Odegaard was 1-1/2 years old the last time the Norwegians made it to a major finals, where they were knocked out at the group stage of Euro 2000 in Netherlands and Belgium. But with striker Erling Braut Haaland tearing it up in European club football for Borussia Dortmund, that long drought may be about to end.
"We have Erling and many others, so it's about making the most of the strengths that we have," Odegaard said as he took time out from preparing for Sunday's North London derby between Arsenal and Tottenham Hotspur to speak to reporters in an online media conference.
The 20-year-old Haaland has scored 10 goals in this season's Champions League, four more than French World Cup winner Kylian Mbappe.

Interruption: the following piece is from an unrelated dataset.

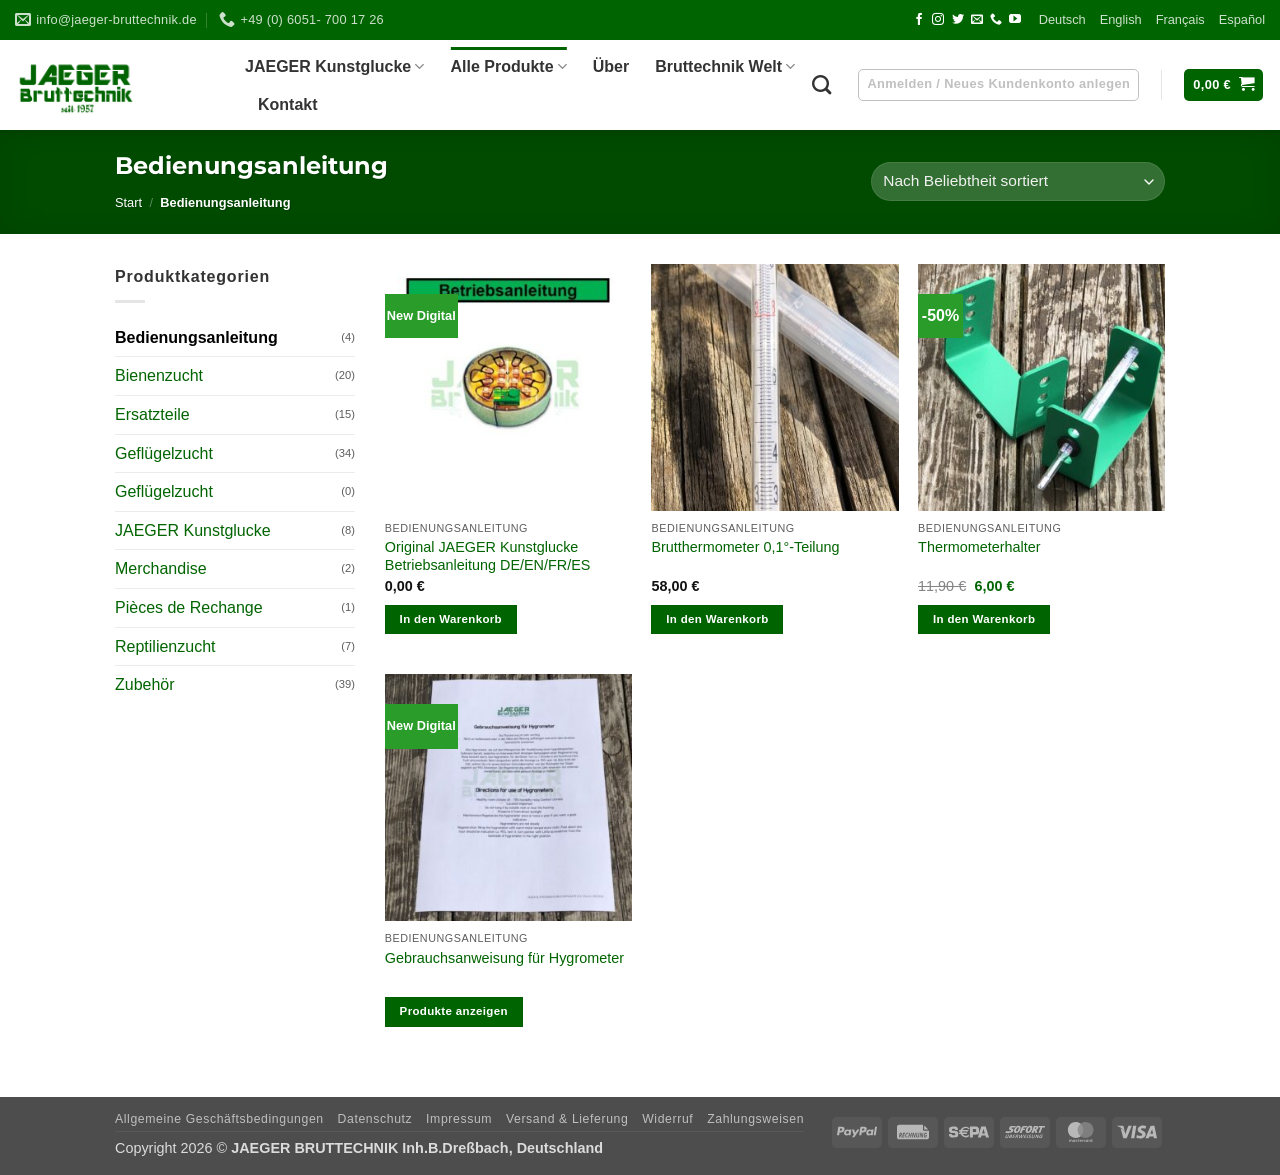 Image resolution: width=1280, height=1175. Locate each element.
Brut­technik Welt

"Obviously when we have someone like Erling we have to get as much as we can out of him, but there's 10 other men on the pitch who are going to play. In my opinion we have a very good team with a good mix, with those who are more established and some who are younger and who have played together.
"It's about continuing to build on what we have done in recent years," he said.
The Norwegians missed out on qualifying for the Euro finals that will take place in June and July, and there are those in Norway who think the country should boycott the World Cup in Qatar over human rights concerns, if Odegaard and his team qualify.
"It's fantastic to have so many in Norway who care about such an important and difficult thing ... I think the best thing now is to discuss how we best can affect change. Whether there's a boycott or not, I think it's important to focus on how we can make changes," Odegaard said.
The 22-year-old said he didn't expect the extra responsibility of the captaincy to affect his own ability to perform.
"For my part it's something that spurs me on and is exciting. I've been used to handling the media for a long time," he said.